Lewis, the NFL's Secretary of Defense before he took this job, is going to hand over broad powers to the Undersecretary in defensive coordinator Leslie Frazier. Lewis worked in his predecessor's defense in Pittsburgh for four seasons, but this won't be Dick LeBeau's defense.
"The calling procedures are similar, but that's it," Lewis said. "This is going to be what Leslie and his staff come up with."
Frazier spent this week closeted with his staff breaking down Bengals' players as well as starting to formulate a scheme that looks like it's going to be a 4-3 based on blitzing, pressure, and aggressiveness.
"It's got to be Leslie who ultimately has to call the game," said Lewis, who has been the defensive coordinator at his last two stops. "If I get in the way of that, it's not going to work out very well. But I'll be involved in everything we do."
You figure what they'll do is do what their personnel does best. Both Lewis and Frazier like to play man-to-man, but the Bengals cornerbacks are coming off a difficult season. So either they get guys who play man-to-man, or we're probably going to see more zone than they like to play.
"That was the attraction to Leslie. I was comfortable with what he had been doing for awhile," said Lewis of the Eagles' aggressive style. "There's the chance to go forward with that and to steal from someone else's schematics that they feel works."
Right tackle Willie Anderson, who has played in more Bengals' games than anyone on the roster, has assured the fourth head coach of his career that Lewis shouldn't have problems from the veteran despite the disgruntled perception.
He knows Lewis has either read or heard some disturbing quotes from the club's frustrated leadership during the final, dying belch of the 2-14 season. But in a brief phone conversation with Lewis, Anderson told him he's going to have support.
Lewis has already indicated on several occasions that he felt there were too many negative comments coming out of the locker room and he has pledged to tighten it up.
"I told him there were some things said out of frustration and that it was said when guys didn't think there were going to be any changes," Anderson said.

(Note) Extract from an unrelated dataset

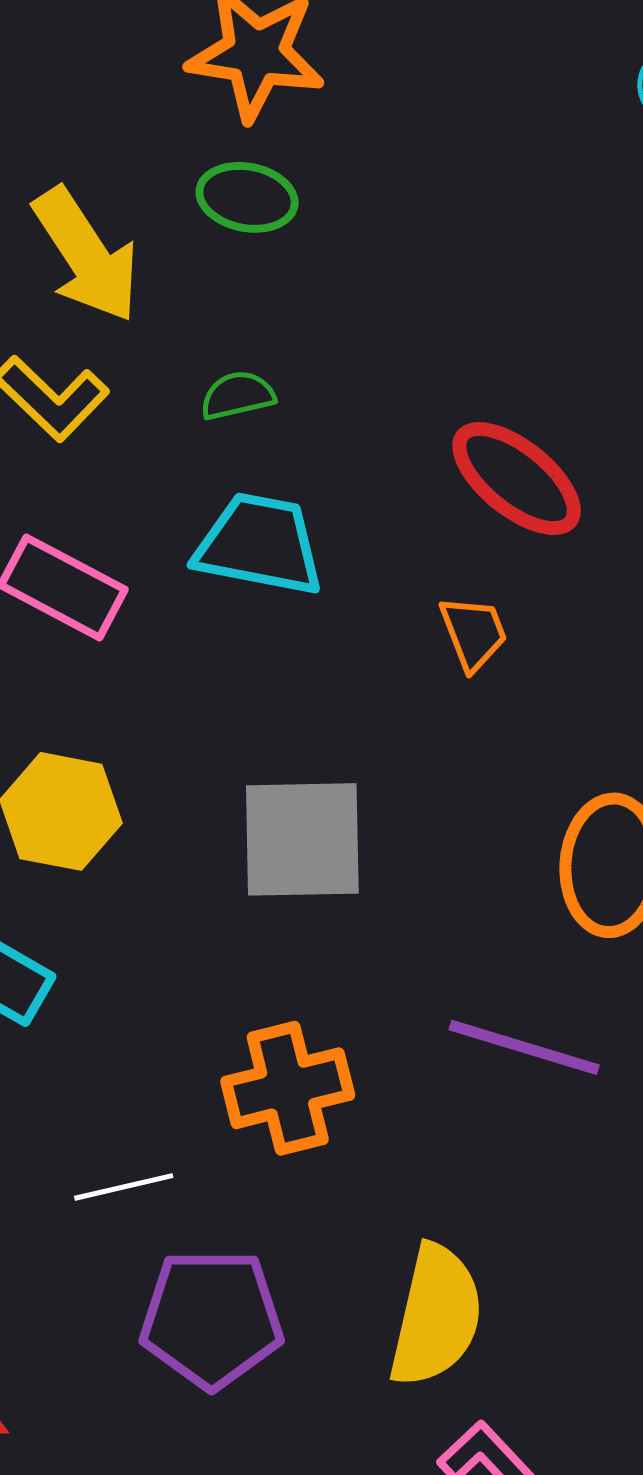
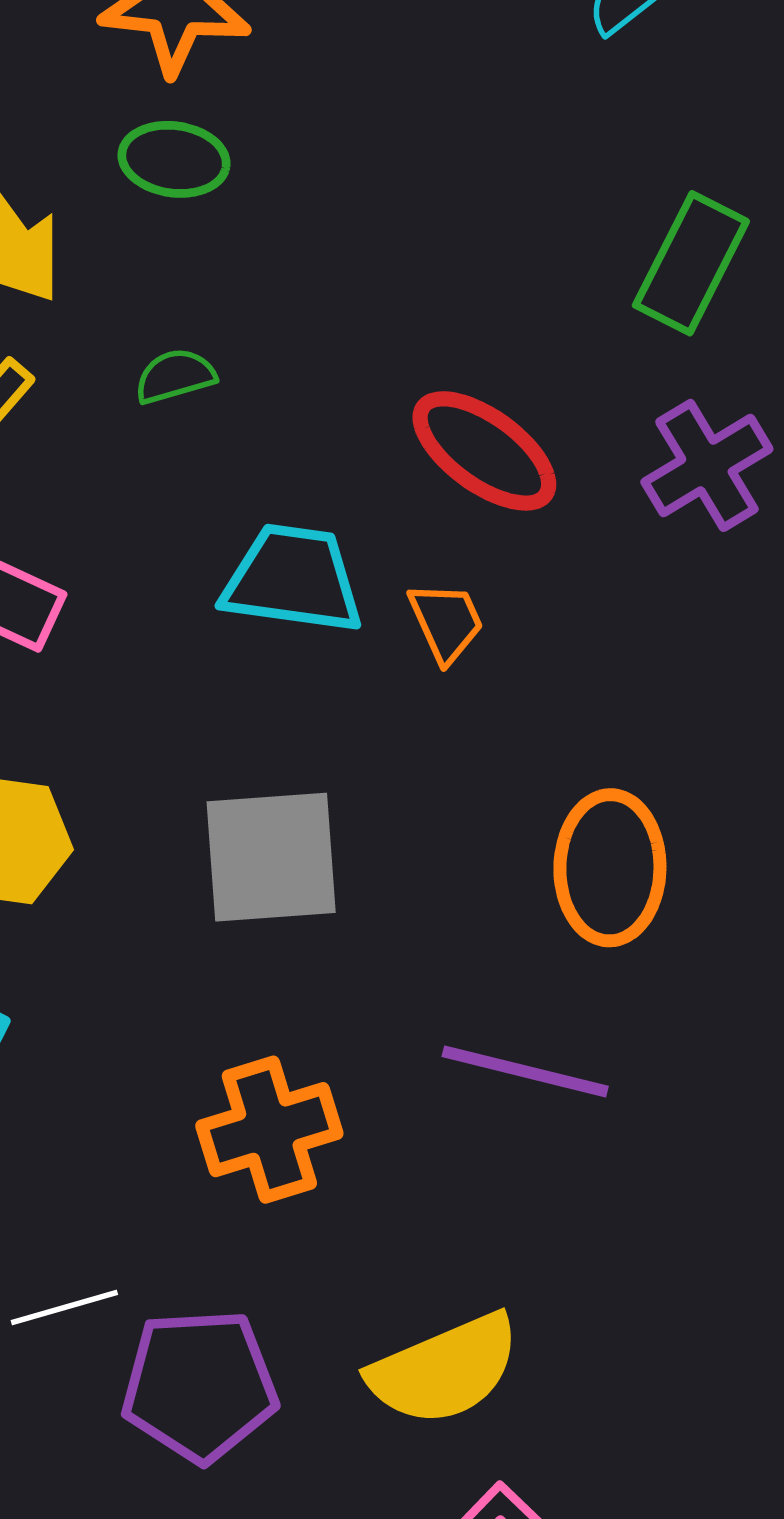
cyan trapezoid: (259, 544) -> (293, 579), moved
white line: (124, 1187) -> (64, 1308), moved
yellow semicircle: (436, 1316) -> (444, 1369), turned 57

"Well, they've made changes. It's going to be a different team," Anderson said. "I told him he's not going to have any problems with me and I doubt any of the other guys. We've got good guys in this locker room. We want to be led, to have some direction. And the coaches who were here are good coaches, too. They are probably like the players. They needed a change."
Anderson sounds as excited as he was when he was the 10th pick in the 1996 NFL Draft at the age of 20.
"I like that we're getting coaches from other NFL teams that have been successful," Anderson said. "I think that's going to change our mentality. Look at the way the Ravens played defense (under Lewis). I don't care who they had, when they came to play you they came to bite your head off. They weren't worried about what you might do. They just went after you and that's what you have to do in football."
He has been gone 11 years, but still Paul Brown continues to influence. Lewis is the first Bengals' head coach who either didn't play for him, or was hired by him, or who had a direct connection to the family. (Dave Shula's father played for him.)
But there is always the influence in small and big ways. New receivers coach Alex Wood is a Massillon, Ohio native, where Brown first made his name at the high school in the 1930s. One of the byproducts of the Brown legend is that every baby born in Massillon went home from the hospital with a football, and to this day Wood still has the one he got in 1955. He also has a relative who played for Brown.